TSH and free T4 (FT4) hormone serum concentrations over time in our patient. TSH measurements are plotted according to the right y-axis, with FT4 levels plotted according to the left y-axis. Laboratory reference ranges for FT4 (9.0–19.0 pmol/L) and TSH (0.40–3.50 mIU/L) are shown.

Citation: Endocrinology, Diabetes & Metabolism Case Reports 2022, 1; 10.1530/EDM-22-0230

MRI imaging of the pituitary was repeated in June 2017, which demonstrated normal pituitary size (Fig. 1B and D). Blood results also demonstrated normalisation of prolactin to 140 mIU/L (reference range: 110–560 mIU/L).

Discussion

We present a patient with a novel compound heterozygous pathogenic TSHB variant (c.217A>C) causing central hypothyroidism and subsequent thyrotrope hyperplasia. Notably, this case describes relapse of pituitary hyperplasia following surgical debulking due to a period of non-adherence with thyroxine replacement.

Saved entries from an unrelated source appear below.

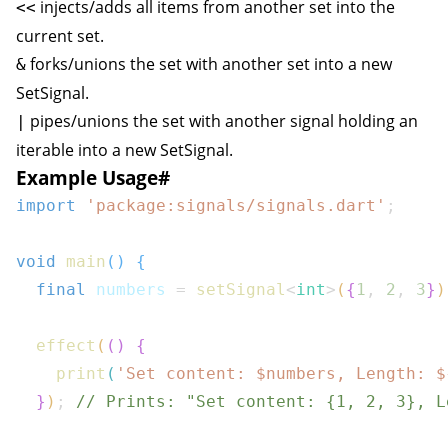
injects/adds all items from another set into the
<<
current set.
forks/unions the set with another set into a new
&
SetSignal
.
pipes/unions the set with another signal holding an
|
iterable into a new
SetSignal
.
Example Usage
#
import
'package:signals/signals.dart'
;
void
main
(
)
{
final
 numbers 
=
setSignal
<
int
>
(
{
1
,
2
,
3
}
)
effect
(
(
)
{
print
(
'Set content: $
numbers
, Length: 
$
}
)
;
// Prints: "Set content: {1, 2, 3}, L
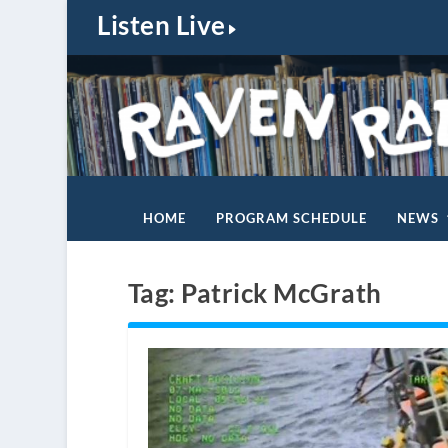
Listen Live
HOME
PROGRAM SCHEDULE
NEWS
Tag:
Patrick McGrath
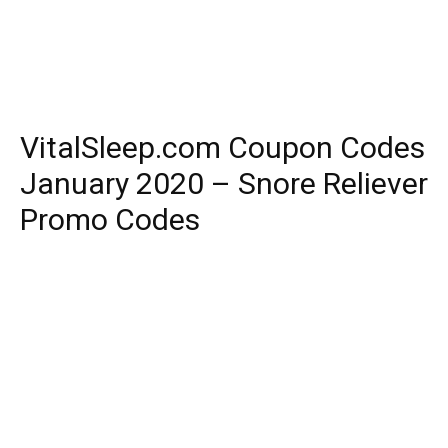
VitalSleep.com Coupon Codes
January 2020 – Snore Reliever
Promo Codes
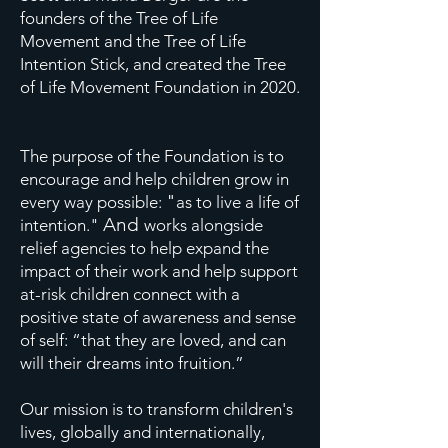
founders of the Tree of Life
Movement and the Tree of Life
Intention Stick, and created the Tree
of Life Movement Foundation in 2020.
The purpose of the Foundation is to
encourage and help children grow in
"
every way possible:
as to live a life of
And
intention."
works alongside
relief agencies to help expand the
impact of their work and help support
at-risk children connect with a
positive state of awareness and sense
of self: “that they are loved, and can
will their dreams into fruition.”
Our mission is to transform children's
lives, globally and internationally,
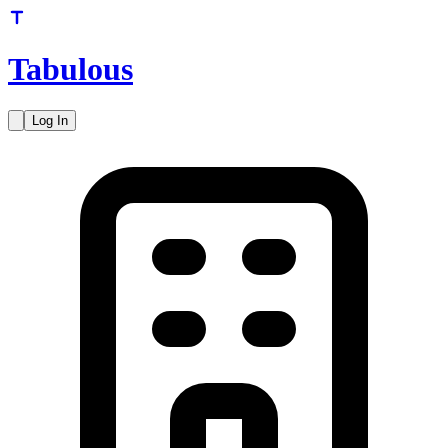
Tabulous
Log In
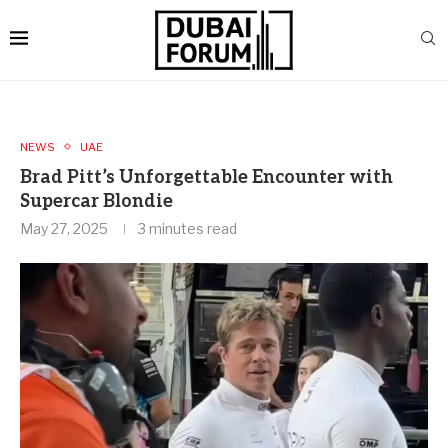
NEWS
UAE
Brad Pitt’s Unforgettable Encounter with
Supercar Blondie
May 27, 2025
3 minutes read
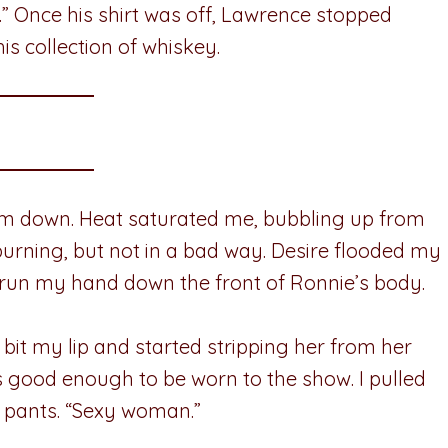
” Once his shirt was off, Lawrence stopped
s collection of whiskey.
em down. Heat saturated me, bubbling up from
urning, but not in a bad way. Desire flooded my
run my hand down the front of Ronnie’s body.
 bit my lip and started stripping her from her
as good enough to be worn to the show. I pulled
k pants. “Sexy woman.”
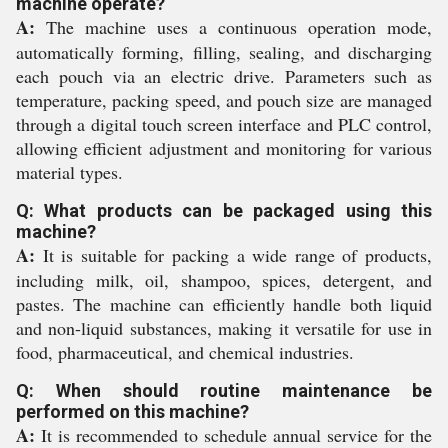
machine operate?
A:
The machine uses a continuous operation mode,
automatically forming, filling, sealing, and discharging
each pouch via an electric drive. Parameters such as
temperature, packing speed, and pouch size are managed
through a digital touch screen interface and PLC control,
allowing efficient adjustment and monitoring for various
material types.
Q: What products can be packaged using this
machine?
A:
It is suitable for packing a wide range of products,
including milk, oil, shampoo, spices, detergent, and
pastes. The machine can efficiently handle both liquid
and non-liquid substances, making it versatile for use in
food, pharmaceutical, and chemical industries.
Q: When should routine maintenance be
performed on this machine?
A:
It is recommended to schedule annual service for the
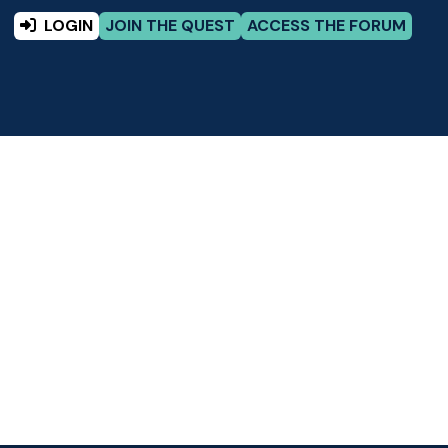
LOGIN
JOIN THE QUEST
ACCESS THE FORUM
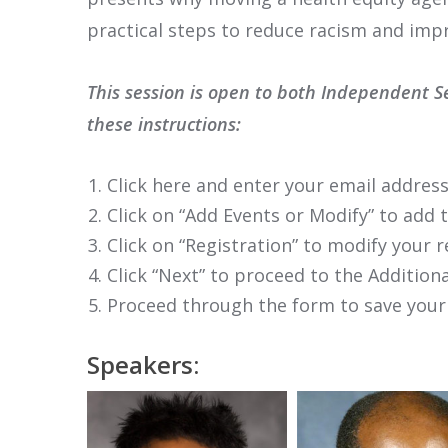
practical steps to reduce racism and imp
This session is open to both Independent S
these instructions:
Click here and enter your email address
Click on “Add Events or Modify” to add 
Click on “Registration” to modify your r
Click “Next” to proceed to the Additi
Proceed through the form to save your
Speakers:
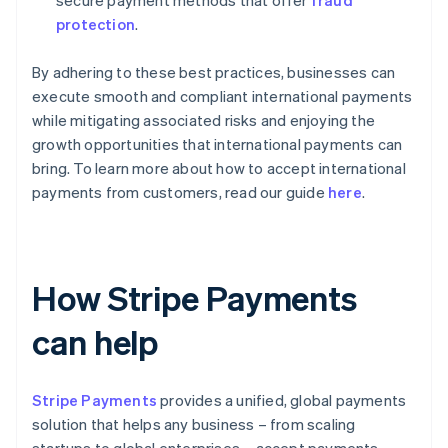
protection
.
By adhering to these best practices, businesses can
execute smooth and compliant international payments
while mitigating associated risks and enjoying the
growth opportunities that international payments can
bring. To learn more about how to accept international
payments from customers, read our guide
here
.
How Stripe Payments
can help
Stripe Payments
provides a unified, global payments
solution that helps any business – from scaling
startups to global enterprises – accept payments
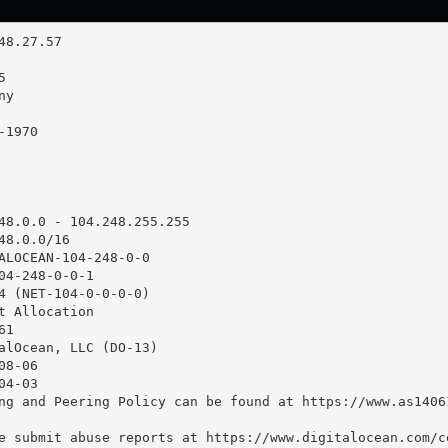
48.0.0 - 104.248.255.255

8.0.0/16

ALOCEAN-104-248-0-0

04-248-0-0-1

4 (NET-104-0-0-0-0)

t Allocation

1

alOcean, LLC (DO-13)

8-06

4-03

ng and Peering Policy can be found at https://www.as14061
e submit abuse reports at https://www.digitalocean.com/co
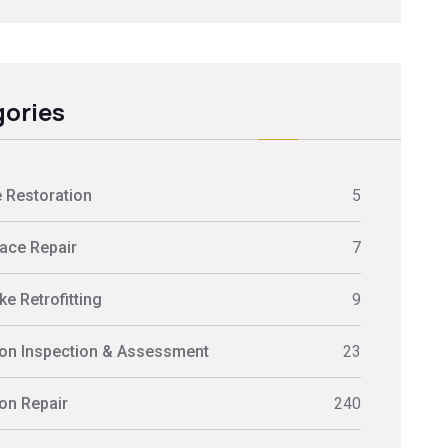
ories
 Restoration
5
ace Repair
7
e Retrofitting
9
on Inspection & Assessment
23
on Repair
240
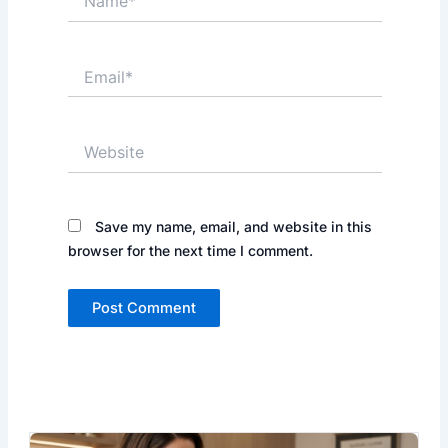
Email*
Website
Save my name, email, and website in this
browser for the next time I comment.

TSHB is a 4.5 kb gene located on chromosome 1 (1p13.2) and is comprised of 3 exons. Exons 2 and 3 encode a 138 amino acid sequence, including a 20 N-terminal amino acid signal peptide and 6 amino acid C-terminal extension, which are cleaved to yield a mature 112 amino acid TSHB protein. Development of CCH requires biallelic loss-of-function in TSHB and follows an autosomal recessive pattern of inheritance (3).

To date, 14 TSHB variants implicated in CCH have been reported in the literature and are illustrated in Fig. 5. Variants typically disrupt TSHB function through significant truncation following frameshift, nonsense, or splice-site mutations or by disrupting TSH dimerization due to missense mutations in the ‘seat-belt’ region of TSHB, which is involved in forming multiple disulphide bonds with TSHA. TSHB allele deletions, and variants involving the signal peptide sequence, have also been implicated in CCH.

Figure 5
Figure 5

Summary of TSHB variants in patients with central congenital hypothyroidism (CCH). (A) Schematic illustrating approximate locations of pathogenic TSHB variants as reported in the literature and in this case report (bolded); and (B) location of the amino acids involved in the TSHB variants reported in this case report, on a 3D model of the TSHB protein accessed from UniProt (SMR: P01222). Nucleotide numbering starts from the adenine (+1) of the translation initiation codon (ATG) of the NCBI reference sequence NM_000549.5 and includes the 20-amino acid signal peptide. The seat-belt region is labelled and describes a region between cysteine-108 and cysteine-125 (13).

Citation: Endocrinology, Diabetes & Metabolism Case Reports 2022, 1; 10.1530/EDM-22-0230

The c.373delT (p.(Cys125Valfs*10)) variant (legacy numbering: c.313delT, p.C105Vfs114X) involves a thymine deletion at nucleotide 373 which causes a cysteine to valine change at the critical Cys125 located in the seat-belt region, which normally forms a disulphide bridge with Cys39, likely impairing dimerization with TSHA (4). Resultant frameshift also results in a premature stop codon at position 134. It is the most commonly reported pathogenic variant causing CCH, and it has been identified throughout continental Europe, the Americas, and the United Kingdom. Notably, this is the first report of the variant in Australasia, albeit our patient comes from European (non-Finnish) ancestry. While many TSHB variants are most common in consanguineous families, the vast majority of c.373delT variant cases have been reported in unrelated and nonconsanguineous families (5), and haplotype analysis has suggested a founder effect, with monophyletic origin of the mutation (6). Notably, in gnomAD (version 3.1.2), this variant is found in European (non-Finnish) at an allele frequency of 0.0003088 and is listed in ClinVar as pathogenic/likely pathogenic and high-confidence putative loss-of-function.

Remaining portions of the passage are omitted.